One theory is that lightning in Earth's early, hostile atmosphere provided sparks that allowed the chemicals found in early oceans and atmosphere to react and form the building blocks of life (amino acids for proteins, sugars and nucleic acids for RNA, DNA, etc.). The idea here is that these compounds amalgamated into units that would undergo replication, cross-over (sharing information), and mutation, and eventually constituted single-celled organisms that took in sunlight, used chemicals from the surroundings, and released by-products that slowly changed the atmosphere of the Earth.

These ideas are consistent with "metabolism-first" models -- the idea that life began with small molecules that underwent cycles of reactions that became encapsulated in cell-like units over time. An opposing view is the idea that the first forms of life began as RNA ("RNA world hypothesis") and then eventually proteins and DNA developed from RNA.

There are other theories that suggest life may have formed in the deep sea vents of the oceans, which are rich with chemical and thermal energy, or that organic molecules may have been arranged in patterns in clay. There are also theories that life began in space on asteroids and that through successive collisions with the early Earth, it was introduced to the planet.


Answer 2:

For the origin of life, we really don't know. There are several possible ways it could have happened, but all involve complex chemistry in an environment without oxygen using bubbles of soap-like hydrocarbons containing other chemicals like RNA. There may have been crystals of certain types of clay involved, too.

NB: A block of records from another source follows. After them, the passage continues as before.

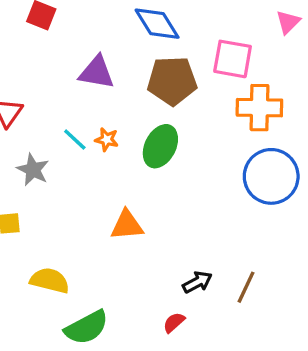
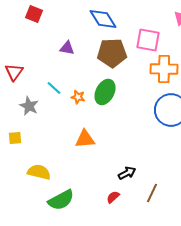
purple triangle: (97, 72) -> (67, 48), size x0.7
orange star: (107, 139) -> (78, 97), moved
brown line: (246, 287) -> (152, 193), moved

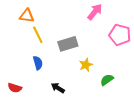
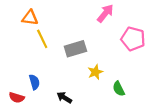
blue semicircle: (38, 63) -> (34, 82), moved
green semicircle: (107, 80) -> (119, 89), turned -80

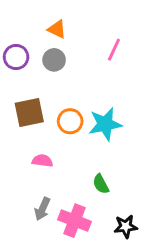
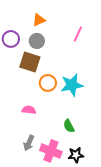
orange triangle: (57, 29) -> (39, 20), turned -48
brown square: (29, 112) -> (30, 62), moved, turned 30
black star: (126, 226) -> (76, 155), moved

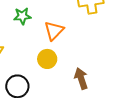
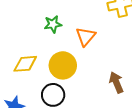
yellow circle: (47, 59) -> (63, 65), moved, size x1.4

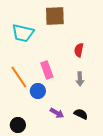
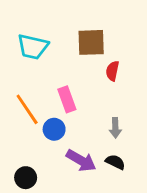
brown square: (55, 16) -> (91, 42), moved
gray arrow: (80, 79) -> (115, 128), moved
purple arrow: (57, 113) -> (81, 161), size x1.5

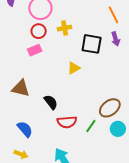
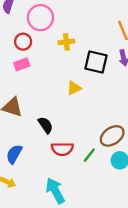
red circle: (39, 31) -> (23, 42), moved
pink rectangle: (35, 50) -> (22, 64), moved
blue semicircle: (25, 129) -> (14, 154), turned -114

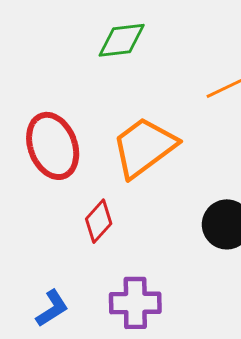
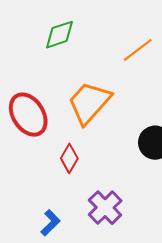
purple cross: (135, 303) -> (105, 208), turned -32

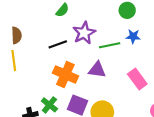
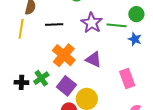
purple star: (84, 33) -> (92, 23), turned -30
black line: (58, 44) -> (54, 24), moved
green line: (110, 45) -> (117, 25), moved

Life can evolve for several reasons. There are three main reasons: the first is mutation, where errors or changes happen in the DNA code that life uses to store information. This is the source of all differences between living things, and is required in order for the other types of evolution to happen. The second is natural selection, where some existing mutations are better at surviving or reproducing than others. Third, there is genetic drift, where some existing mutations survive due purely to chance.

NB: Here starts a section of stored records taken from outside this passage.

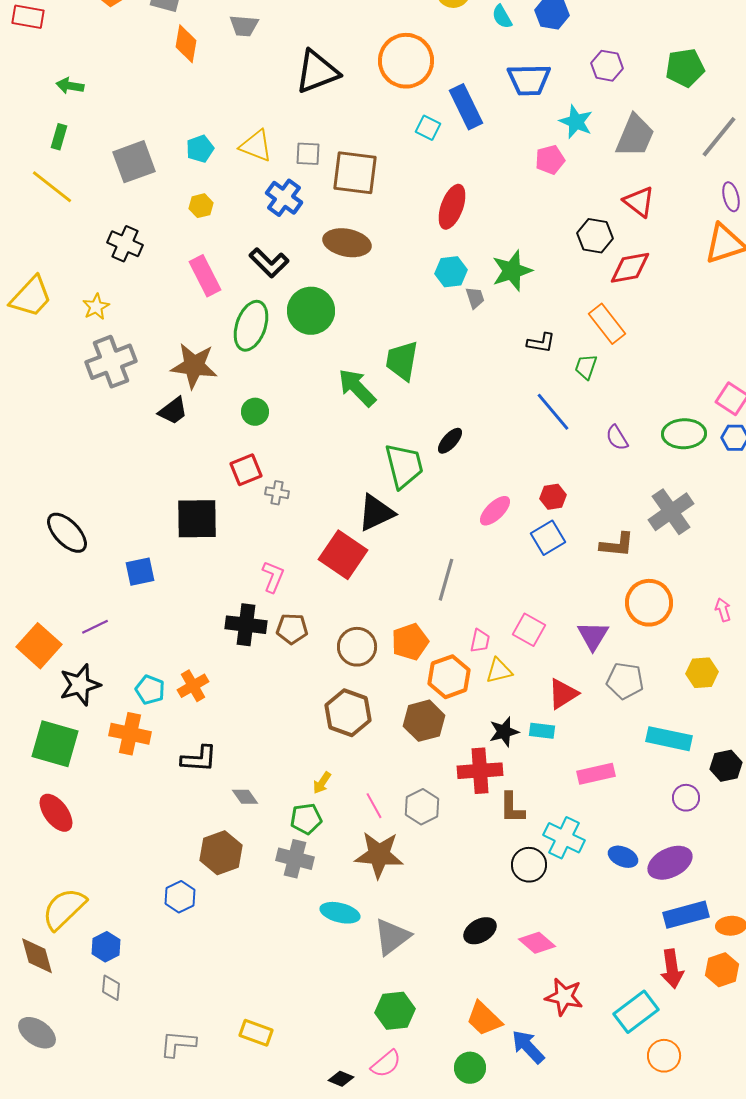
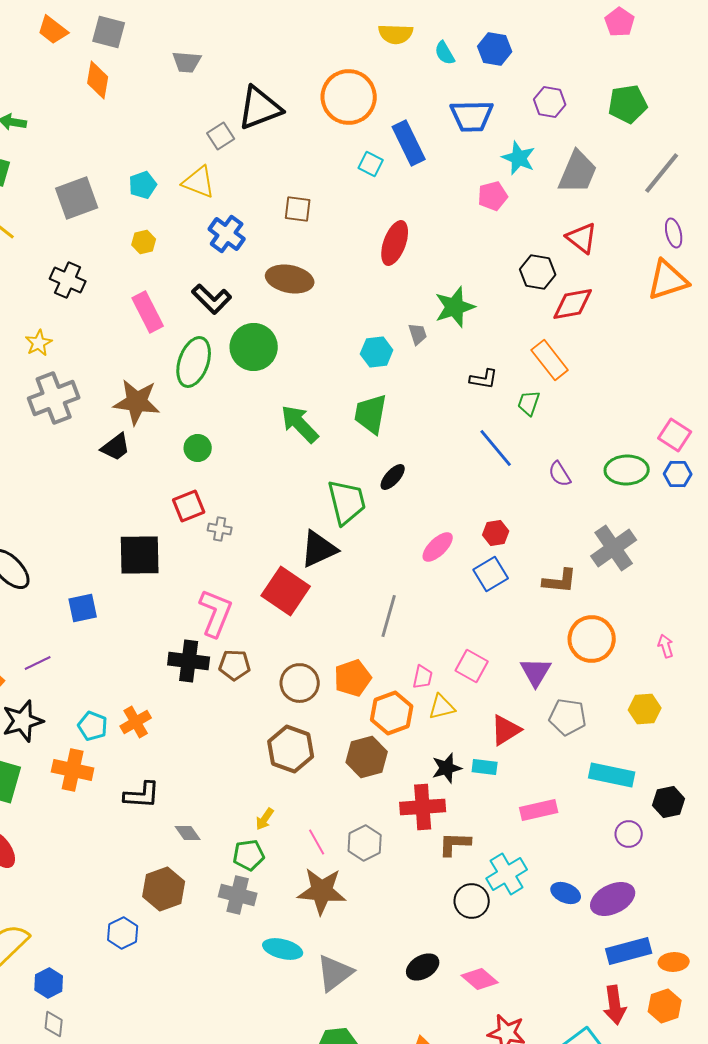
orange diamond: (186, 44) -> (98, 80), moved
gray square: (308, 154) -> (221, 136), moved, turned -36
brown square: (355, 173) -> (298, 209), size x0.6
cyan hexagon: (451, 272) -> (377, 352), moved
green trapezoid: (402, 361) -> (371, 414), moved
pink L-shape: (273, 577) -> (216, 613), size x1.5
brown L-shape: (512, 808) -> (455, 844), turned 92
cyan cross: (564, 838) -> (507, 874), turned 33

Generally, natural selection is responsible for the creation of new species with complex adaptations: unlike genetic drift and mutation, natural selection exists because of the laws of physics, which are nonrandom, and so can act in a single direction. Drift and mutation are random, and so have a harder time making anything complicated and useful.


Answer 3:

When the earth was formed, it is thought that there were only non-living chemicals present, and no life. However, the gas atmosphere surrounding the planet and the presence of water on the surface provided the conditions necessary for the first life to begin. There are many theories for how the first life appeared, and scientists do not agree on any one explanation. One possibility is that life originated at volcanic vents under water, where the high temperatures could provide the energy needed for chemical reactions that could form the first primitive life. Scientists have replicated these high energy conditions in lab to show that such reactions could occur.